In late September, Diatreme reported a 50% increase in its resource estimate for the 100% owned Cyclone Heavy Mineral (HM) Deposit located in Western Australia. The previous Inferred Resource has now been upgraded to 98.4 million tonnes (Mt) at 2.88% heavy minerals (1% HM cut-off grade), containing 2.8Mt HM, JORC classified as follows:
Measured: 11.5Mt at 3.44% HM Indicated: 84.4Mt at 2.82% HM Inferred: 2.5Mt at 2.38% HM
(Please refer Competent Person Statement on page 5).
The Company is advancing the zircon rich Cyclone Deposit, having already commenced scoping studies and with planned drilling over extensions of the resource and potential satellite deposits in the vicinity.

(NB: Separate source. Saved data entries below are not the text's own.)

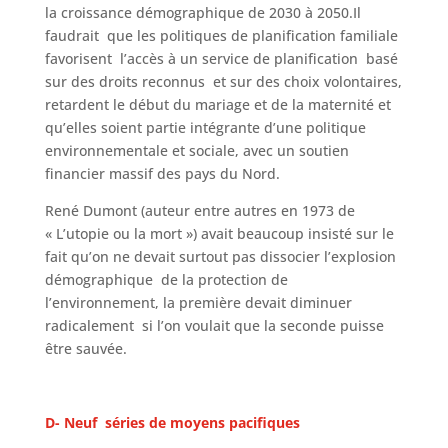
la croissance démographique de 2030 à 2050.Il
faudrait que les politiques de planification familiale
favorisent l’accès à un service de planification basé
sur des droits reconnus et sur des choix volontaires,
retardent le début du mariage et de la maternité et
qu’elles soient partie intégrante d’une politique
environnementale et sociale, avec un soutien
financier massif des pays du Nord.
René Dumont (auteur entre autres en 1973 de
« L’utopie ou la mort ») avait beaucoup insisté sur le
fait qu’on ne devait surtout pas dissocier l’explosion
démographique de la protection de
l’environnement, la première devait diminuer
radicalement si l’on voulait que la seconde puisse
être sauvée.
D- Neuf séries de
moyens pacifiques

As you may be aware, predictions exist for the supply of the HM zircon to possibly be in short supply by 2012 to 2014. In such a case, this could result in an underlying strength to the zircon price going forward. Diatreme’s Cyclone Deposit and extensive tenement holdings in the Eucla Basin will place the Company in what may become a world premier zircon and titanium province.
Diatreme wishes to advise that there is a requirement for large injection of funds to progress the mineral sand projects, with extra funding required for scoping and prefeasibility studies (over and above any resource drillout and planned greenfield exploration).
In order to meet funding requirements for forthcoming activities the Directors have recently placed shares and are seeking shareholder approval for further placements of shares as set out below.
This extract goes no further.